Prepare the batter:
Preheat the oven to 350°F and grease two 6-count donut pans with nonstick spray.
In a large bowl, whisk together the oat flour, almond flour, baking powder, pumpkin pie spice, cinnamon, nutmeg, and salt.
In a separate bowl, whisk together the canned pumpkin, eggs, almond milk, maple syrup, and vanilla extract until well combined.
Add the wet ingredients to the dry ingredients and mix gently until just combined. Be careful not to over-mix the batter.
Fill the donut pans:
Spoon the batter into a pastry bag or ziplock bag and snip off the corner. Pipe the batter into the donut wells, filling them evenly. This recipe makes exactly 12 donuts.
Bake the donuts:
Bake the donuts for 12 to 13 minutes, or until golden and a toothpick inserted into the center comes out clean. Keep an eye on them to avoid over-baking, as donuts can bake quickly.
Transfer the donuts to a wire rack and let them cool completely.
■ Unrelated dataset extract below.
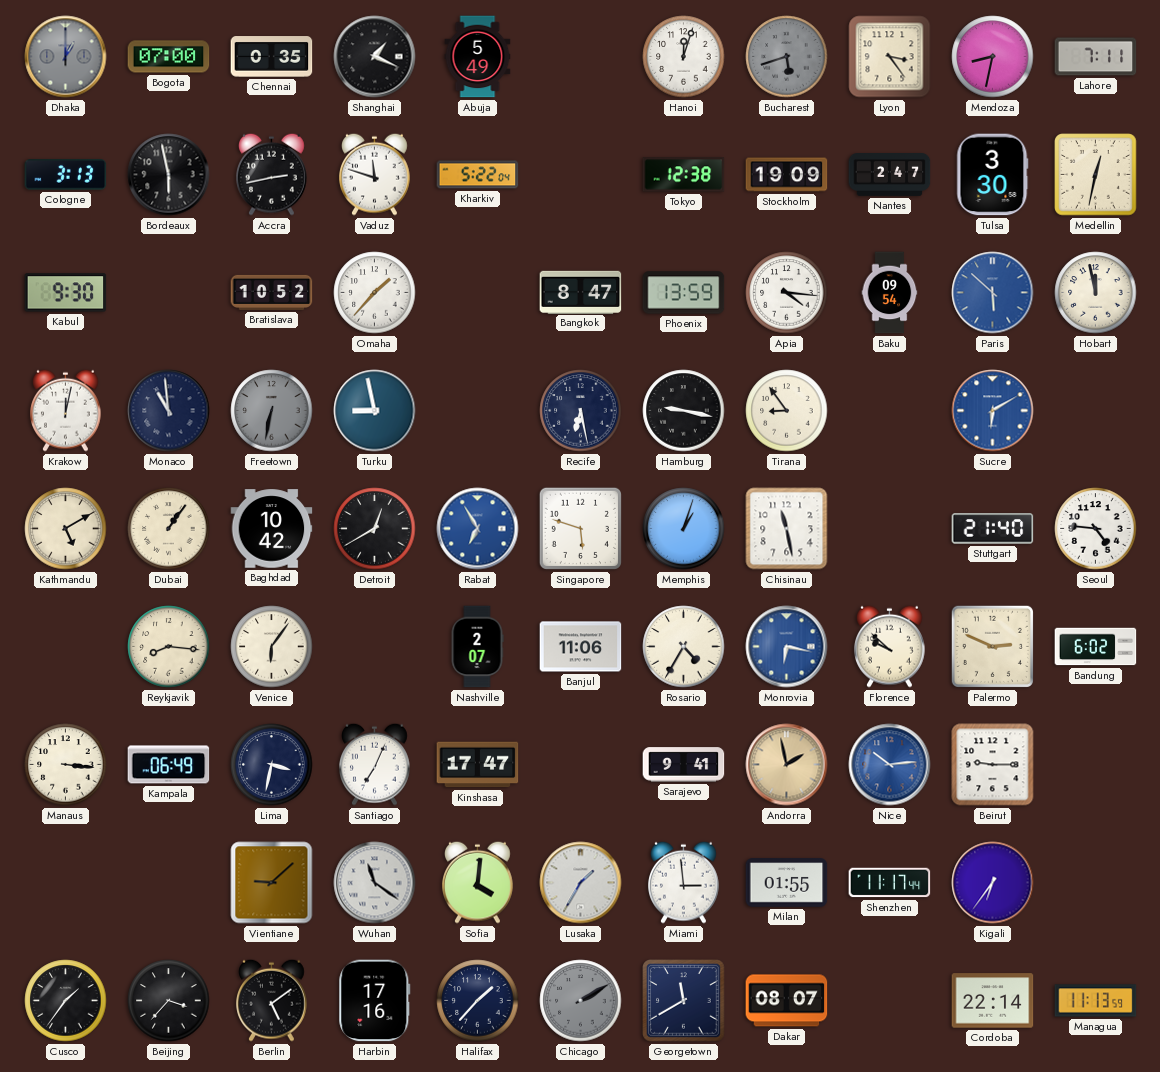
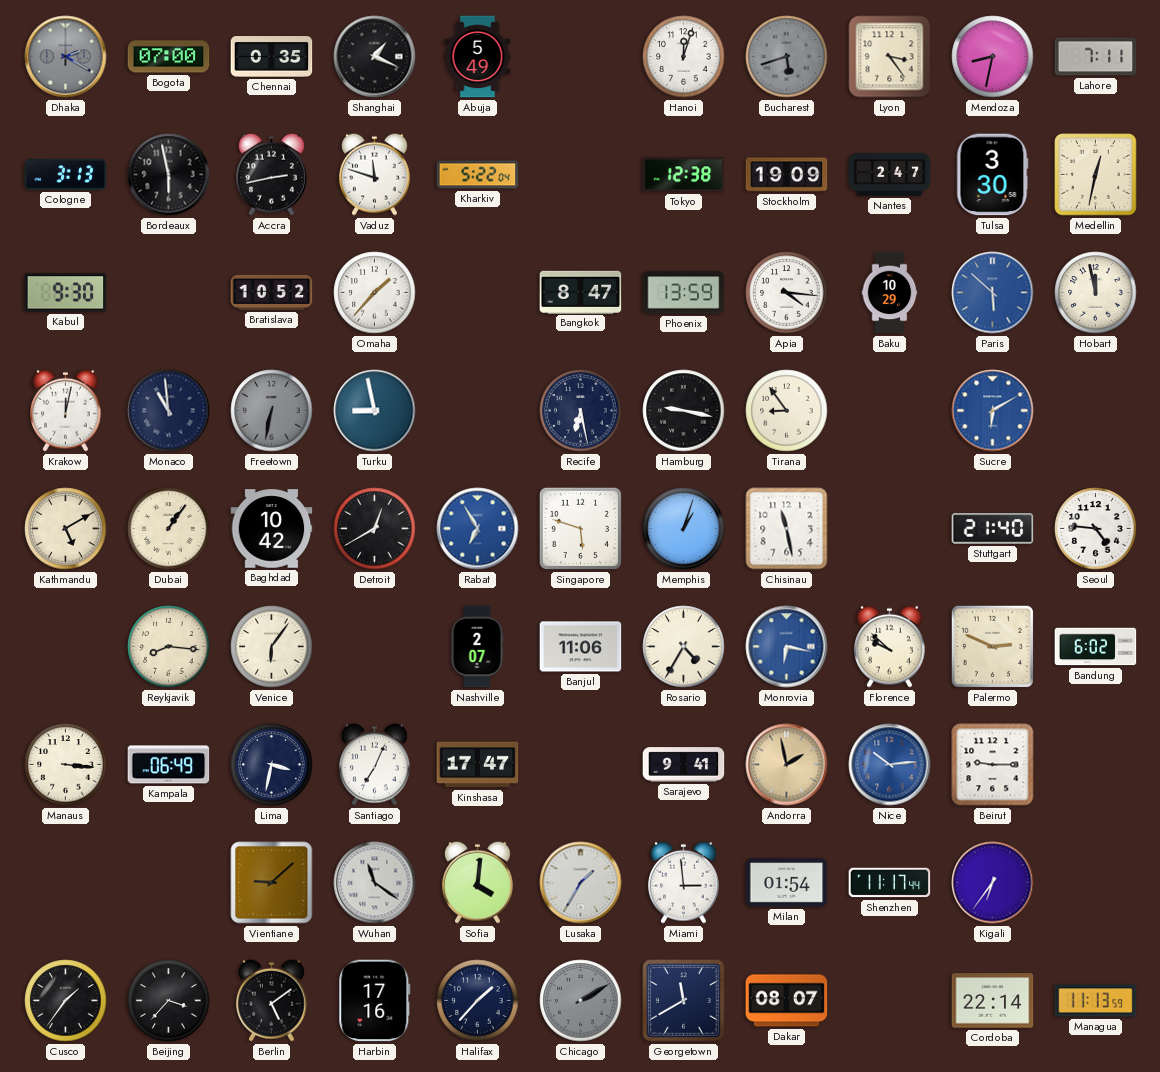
Dhaka: 1:00 -> 2:20
Baku: 09:54 -> 10:29
Milan: 01:55 -> 01:54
Prepare the cinnamon-sugar coating:
While the donuts are cooling, melt the coconut oil (or butter) in a small bowl. In a separate shallow bowl, mix together the cinnamon and cane sugar.
Once the donuts have cooled, use a pastry brush to coat each donut with melted coconut oil, then toss them in the cinnamon-sugar mixture, making sure to coat both sides.
Serve and enjoy:
Once the donuts are coated in cinnamon-sugar, they’re ready to be enjoyed! These donuts make a great breakfast or a sweet snack any time of the day.